Emma had returned from the stables an hour ago, the scent of chocolate floating on the air as she’d passed the Annex. The desire to go inside and see what Ted and Missy were doing had been nearly impossible to resist.

She’d even climbed the steps to the deck before realizing what she was doing.

She’d scurried quickly back down to the yard and continued to her new home. She’d been working every waking minute for the past six days to get it habitable for her and her daughter. Fran and Matt had stayed yesterday for hours, helping get Missy’s bed set up with her comfortable and familiar blankets, stuffed animals, and trinkets. She had Polaroid pictures of her and her friends. Her and her other parents. Just her.

Emma had cried for hours last night after Missy had gone to sleep. What was she doing, pulling this child from the only life and the only parents she’d ever known?

Fran had called about one-thirty in the morning, claiming she couldn’t sleep because she knew Emma would be having a hard time. That had only made Emma cry harder. Fran had assured her and reassured her that she and Matt were okay.

“We’ve always known she was only ours on loan,” Fran had said. “Please, Emma, don’t let this hurt you for too long.”

Emma didn’t know how to make it stop hurting. She’d wanted Missy to have the best life possible, and she’d had it with Fran and Matt. She had friends, and a big window in her room that let in lots of light, and violin lessons. Fran had taught her how to cook and Matt had taught her how to ride a bike. They’d loved her and raised her as their own, and Emma couldn’t just let that all go.

She didn’t know how.

She knew Missy wanted to be here with her, and for Emma, it was all of her dreams come true. “You’ve been working toward this day for a decade,” she told herself as she pulled out another chunk of grass from the flowerbed rimming the cabin.

“Momma?”

Her daughter’s voice filled the air and lifted her spirits. She clapped her gloved hands together and groaned as she got to her feet. “I’m out back,” she called. The back door opened a few seconds later, and Missy stood there.

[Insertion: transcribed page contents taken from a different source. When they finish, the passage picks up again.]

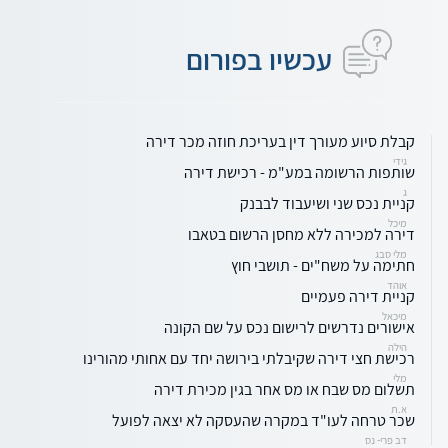
עכשיו בפורום
קבלת סיוע מעורך דין בעריכת חוזה מכר דירה
גידי
שותפות הרשומה במע"מ - רכישת דירה
ג
קניית נכס שני ושיעבוד לבבנק
מיכל
דירה למכירה ללא מחסן הרשום בטאבו
מלי סבג
חתימה על משח"ים - תושבי חוץ
אוהד
קניית דירה פעמיים
מיכאל
אישורים נדרשים לרישום נכס על שם הקונה
הילה
רכישת חצי דירה שקיבלתי בירושה יחד עם אחותי מהורינו
מלי
תשלום מס שבח או מס אחר בגין מכירת דירה
א.ת
שכר טרחה לעו"ד במקרה שהעסקה לא יצאה לפועל
דב פרי- נס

She smiled at Emma and lifted the paper plate in her hands. “Come get some cookies.”

Emma couldn’t say no to that. She’d given her permission for Missy to bake with Ted that morning, even if she didn’t understand it. She’d never known the cowboy to beat, batter, or bake. But Missy had wanted to, and Emma could admit she’d hoped Ted and Missy would become fast friends.

He seemed to like everyone, and they all liked him too. Emma had been trying to convince herself for a week now that the connection between them was because of his magnetic personality and not because she’d started to fall in love with him.

“Let me wash up,” she said as she entered the cabin. It was bigger than the single bedroom she’d come from, but still small for a house. Two bedrooms at the end of a hall that was only three steps long, with a bathroom between them. A galley kitchen she had to walk through once she entered through the back door to get to the dining room and living room at the front of the house. The whole thing was nine hundred square feet, but it had felt huge as she’d cleaned it, that was for sure.

She paused at the kitchen sink and washed her hands. “All right,” she said, turning back to her daughter, who’d waited behind her.

At that moment, Missy’s phone chimed, and she lit up. “I think that’s Frannie. Can I call her?”

“Of course,” Emma said, taking the plate of M&M cookies from Missy. “I don’t know if I’ll be able to wait to have one of these.” She beamed at them and then her daughter. “They’re my favorite.”

“I know,” Missy said, her attention already on her phone. “You don’t have to wait for me, Momma.” She smiled and hugged Emma, who held onto her for an extra beat of time. Long enough to commit the moment to memory and feel a wave of gratitude roll over her.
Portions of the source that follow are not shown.